Stored data
***
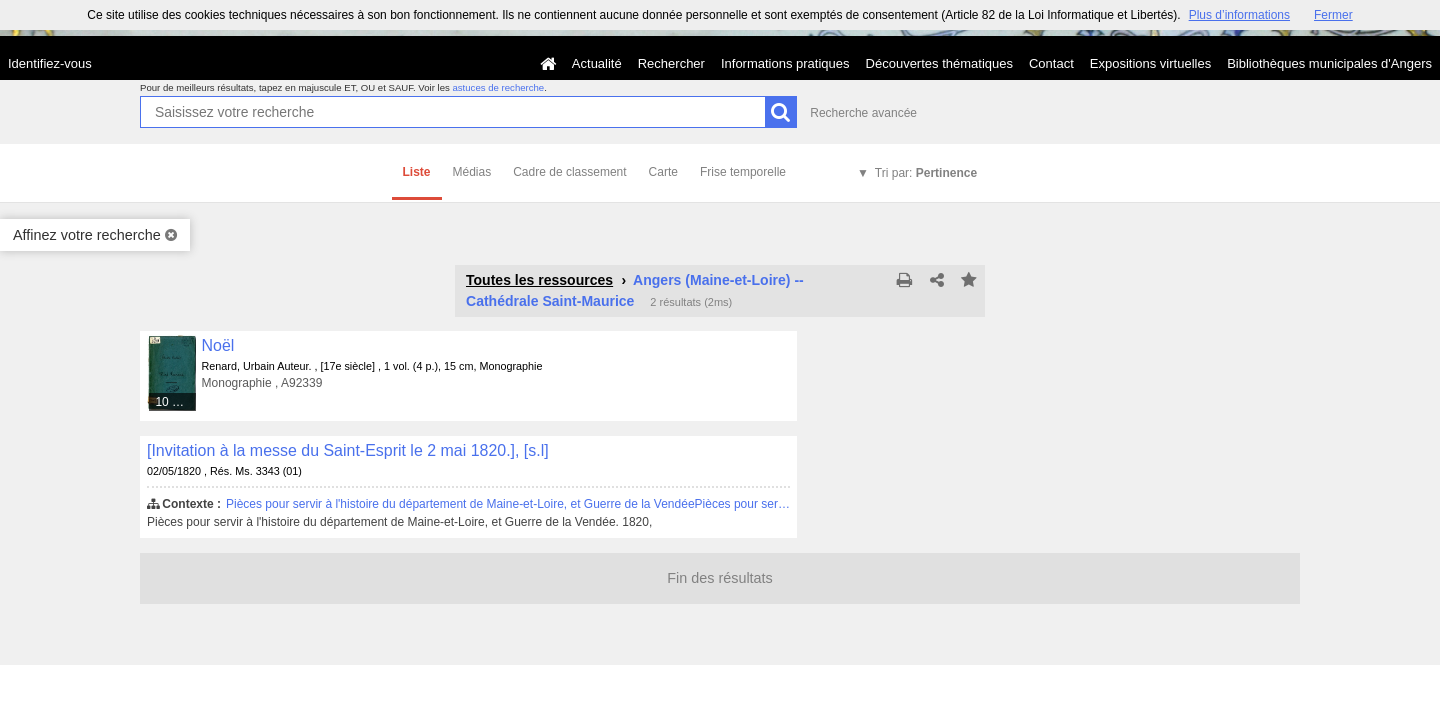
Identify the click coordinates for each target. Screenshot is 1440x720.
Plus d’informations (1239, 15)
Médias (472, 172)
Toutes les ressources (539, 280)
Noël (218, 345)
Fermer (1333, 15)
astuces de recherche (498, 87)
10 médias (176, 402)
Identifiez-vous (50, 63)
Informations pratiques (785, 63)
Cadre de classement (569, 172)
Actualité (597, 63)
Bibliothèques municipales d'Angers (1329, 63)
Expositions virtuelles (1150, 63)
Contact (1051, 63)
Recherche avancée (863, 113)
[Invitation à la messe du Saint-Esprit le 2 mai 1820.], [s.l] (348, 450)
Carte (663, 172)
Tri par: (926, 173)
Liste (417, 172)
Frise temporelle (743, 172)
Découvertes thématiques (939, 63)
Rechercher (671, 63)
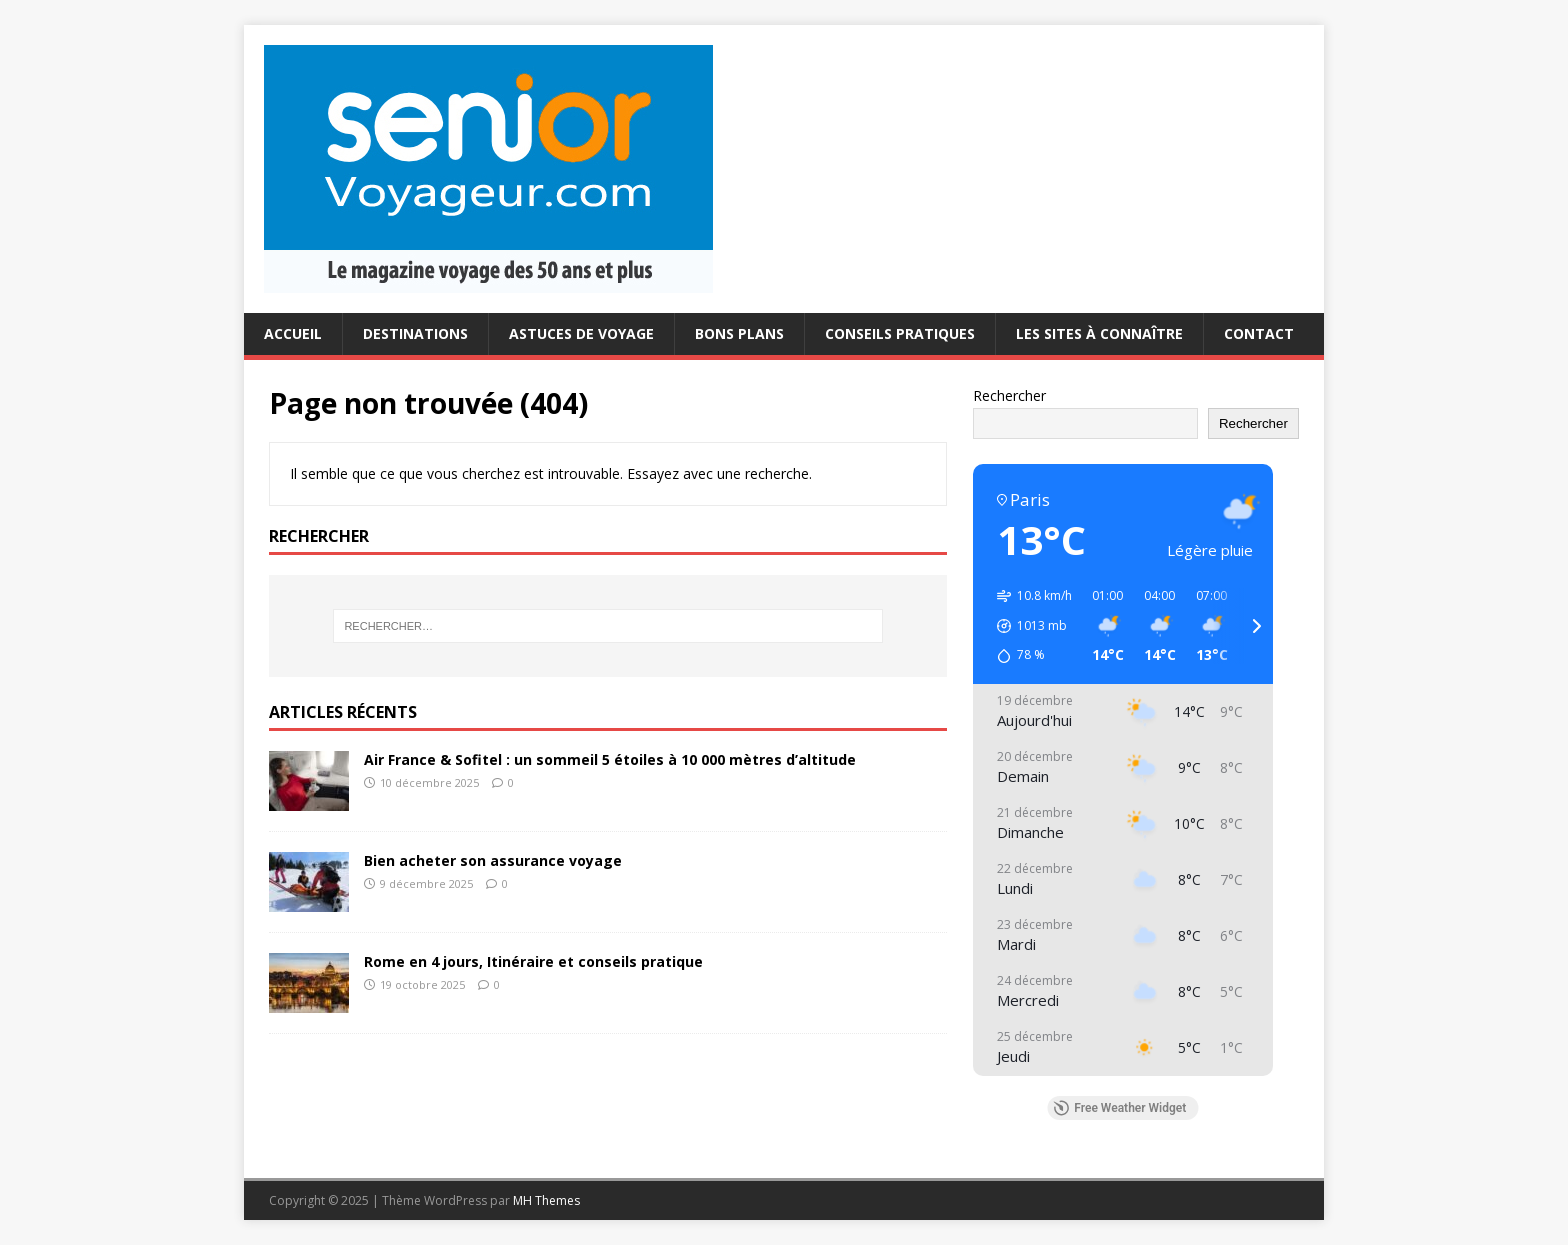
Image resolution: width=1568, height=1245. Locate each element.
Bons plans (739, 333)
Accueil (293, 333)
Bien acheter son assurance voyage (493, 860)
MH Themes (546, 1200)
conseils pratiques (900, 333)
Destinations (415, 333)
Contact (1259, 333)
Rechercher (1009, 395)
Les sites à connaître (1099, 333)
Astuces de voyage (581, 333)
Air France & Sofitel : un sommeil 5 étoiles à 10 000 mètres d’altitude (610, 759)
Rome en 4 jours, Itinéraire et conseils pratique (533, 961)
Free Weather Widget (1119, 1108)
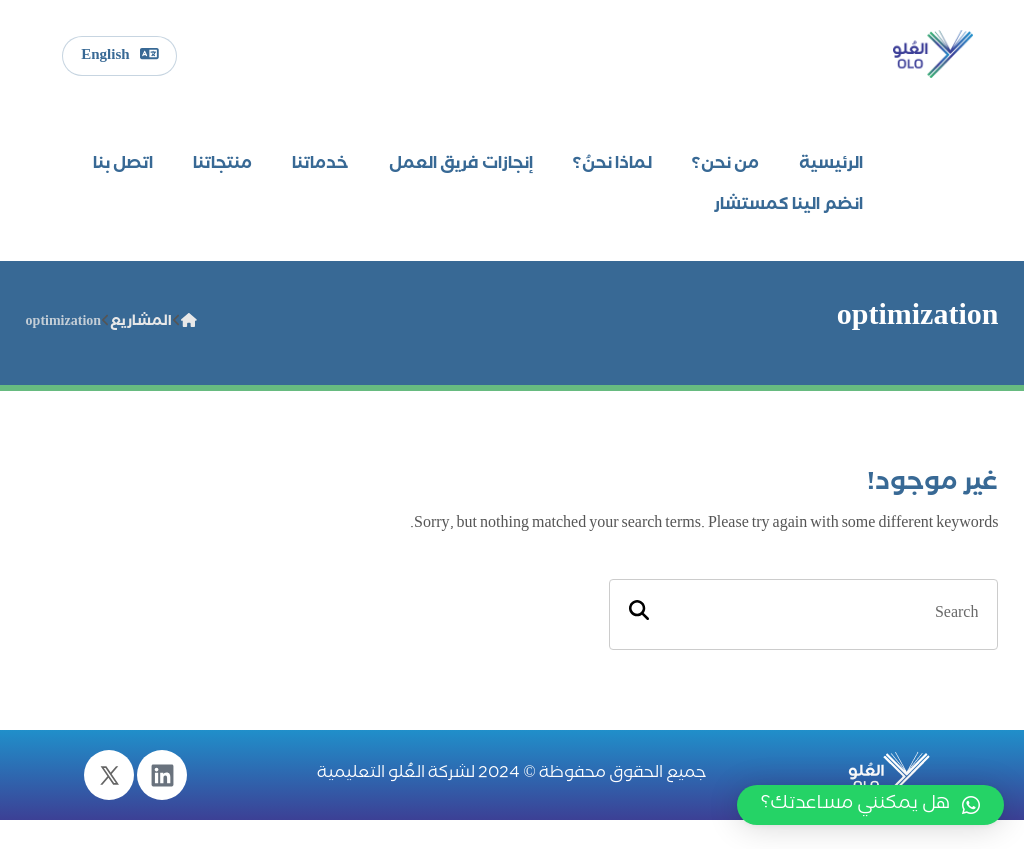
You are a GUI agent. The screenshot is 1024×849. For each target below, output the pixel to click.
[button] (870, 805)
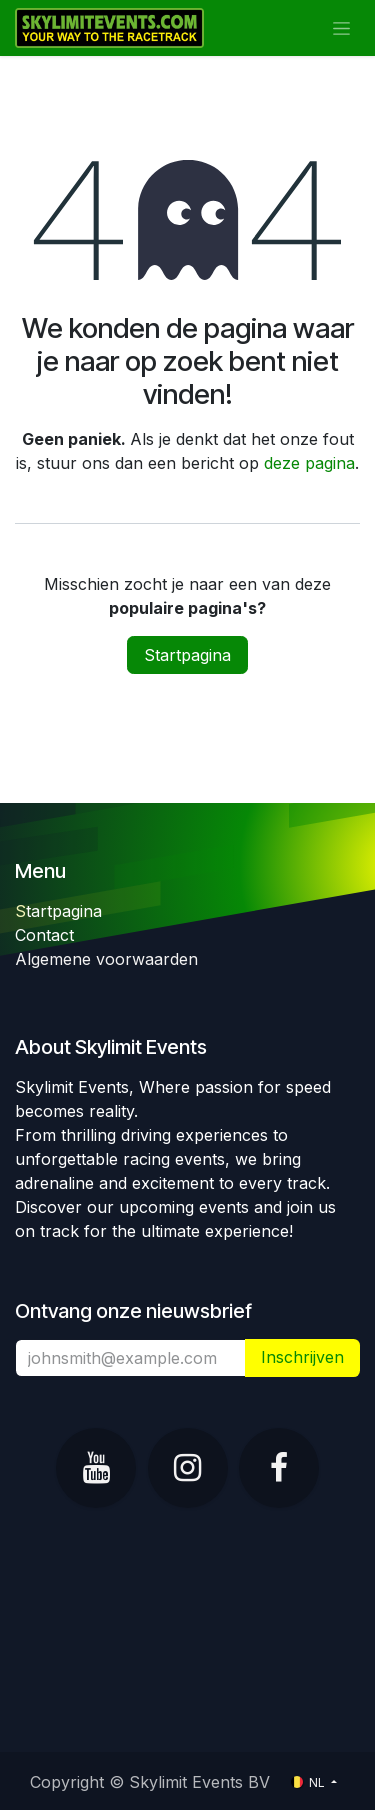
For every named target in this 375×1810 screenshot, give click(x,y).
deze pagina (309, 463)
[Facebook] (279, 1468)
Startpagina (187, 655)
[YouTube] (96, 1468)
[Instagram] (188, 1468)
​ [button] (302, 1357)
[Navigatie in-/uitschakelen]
***
• [Description of the task]: Only a number is wanted here: how many lines of the records above include the string "each"?

• [Task result]: 3